* [The data]:

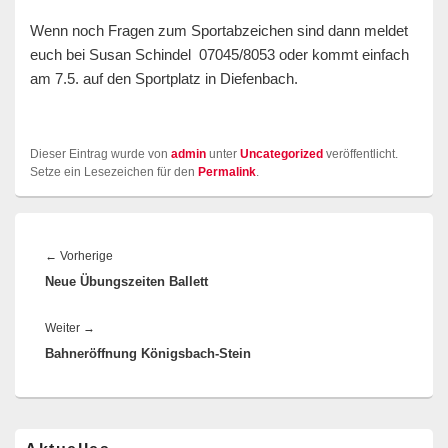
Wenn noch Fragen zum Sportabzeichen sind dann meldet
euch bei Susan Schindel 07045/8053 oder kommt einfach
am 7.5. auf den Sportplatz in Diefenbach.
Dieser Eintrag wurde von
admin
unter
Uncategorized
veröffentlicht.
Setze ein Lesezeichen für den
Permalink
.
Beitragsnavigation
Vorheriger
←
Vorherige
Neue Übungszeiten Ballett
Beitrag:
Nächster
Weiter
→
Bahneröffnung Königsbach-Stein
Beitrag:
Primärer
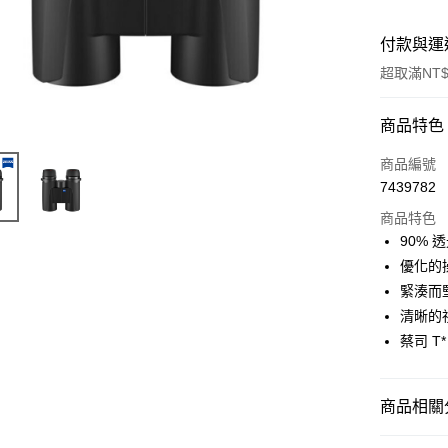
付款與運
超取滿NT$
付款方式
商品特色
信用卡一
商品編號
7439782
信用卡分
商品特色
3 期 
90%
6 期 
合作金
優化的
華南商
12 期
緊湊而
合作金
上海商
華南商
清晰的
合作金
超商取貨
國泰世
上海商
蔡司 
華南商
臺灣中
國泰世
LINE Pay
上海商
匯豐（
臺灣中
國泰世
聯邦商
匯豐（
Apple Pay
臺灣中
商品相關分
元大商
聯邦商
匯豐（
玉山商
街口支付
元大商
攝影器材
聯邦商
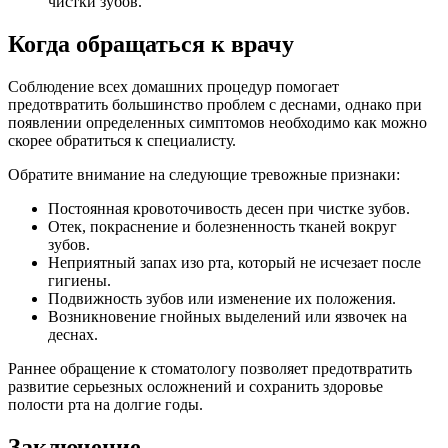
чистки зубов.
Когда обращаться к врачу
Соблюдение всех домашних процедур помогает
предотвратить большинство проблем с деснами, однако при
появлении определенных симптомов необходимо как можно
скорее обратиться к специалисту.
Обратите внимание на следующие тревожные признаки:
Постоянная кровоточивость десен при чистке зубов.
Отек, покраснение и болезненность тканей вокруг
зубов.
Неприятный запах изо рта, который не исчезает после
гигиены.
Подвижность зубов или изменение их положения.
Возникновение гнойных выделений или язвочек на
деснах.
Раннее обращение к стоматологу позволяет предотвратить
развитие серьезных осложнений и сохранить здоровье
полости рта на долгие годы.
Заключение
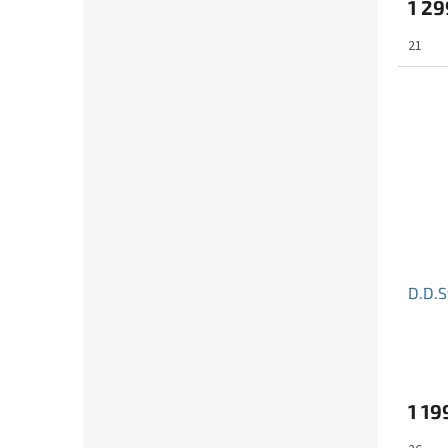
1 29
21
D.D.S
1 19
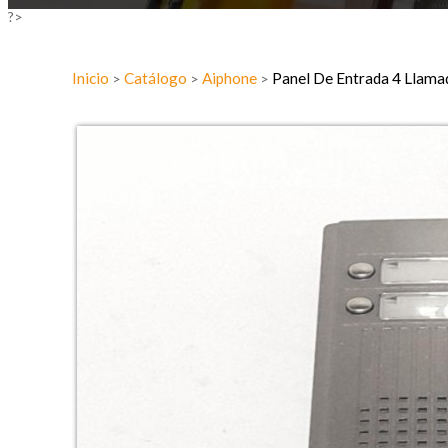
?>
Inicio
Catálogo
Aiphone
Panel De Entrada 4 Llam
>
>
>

* [Task prompt]: Reproduce the data verbatim and omit each image.

* [The answer]:
Wenn noch Fragen zum Sportabzeichen sind dann meldet
euch bei Susan Schindel 07045/8053 oder kommt einfach
am 7.5. auf den Sportplatz in Diefenbach.
Dieser Eintrag wurde von
admin
unter
Uncategorized
veröffentlicht.
Setze ein Lesezeichen für den
Permalink
.
Beitragsnavigation
Vorheriger
←
Vorherige
Neue Übungszeiten Ballett
Beitrag:
Nächster
Weiter
→
Bahneröffnung Königsbach-Stein
Beitrag:
Primärer
付款與運
超取滿NT$
付款方式
商品特色
信用卡一
商品編號
7439782
信用卡分
商品特色
3 期 
90%
6 期 
合作金
優化的
華南商
12 期
緊湊而
合作金
上海商
華南商
清晰的
合作金
超商取貨
國泰世
上海商
蔡司 
華南商
臺灣中
國泰世
LINE Pay
上海商
匯豐（
臺灣中
國泰世
聯邦商
匯豐（
Apple Pay
臺灣中
商品相關分
元大商
聯邦商
匯豐（
玉山商
街口支付
元大商
攝影器材
聯邦商
чистки зубов.
Когда обращаться к врачу
Соблюдение всех домашних процедур помогает
предотвратить большинство проблем с деснами, однако при
появлении определенных симптомов необходимо как можно
скорее обратиться к специалисту.
Обратите внимание на следующие тревожные признаки:
Постоянная кровоточивость десен при чистке зубов.
Отек, покраснение и болезненность тканей вокруг
зубов.
Неприятный запах изо рта, который не исчезает после
гигиены.
Подвижность зубов или изменение их положения.
Возникновение гнойных выделений или язвочек на
деснах.
Раннее обращение к стоматологу позволяет предотвратить
развитие серьезных осложнений и сохранить здоровье
полости рта на долгие годы.
Заключение
1 29
21
D.D.S
1 19
?>
Inicio
Catálogo
Aiphone
Panel De Entrada 4 Llam
>
>
>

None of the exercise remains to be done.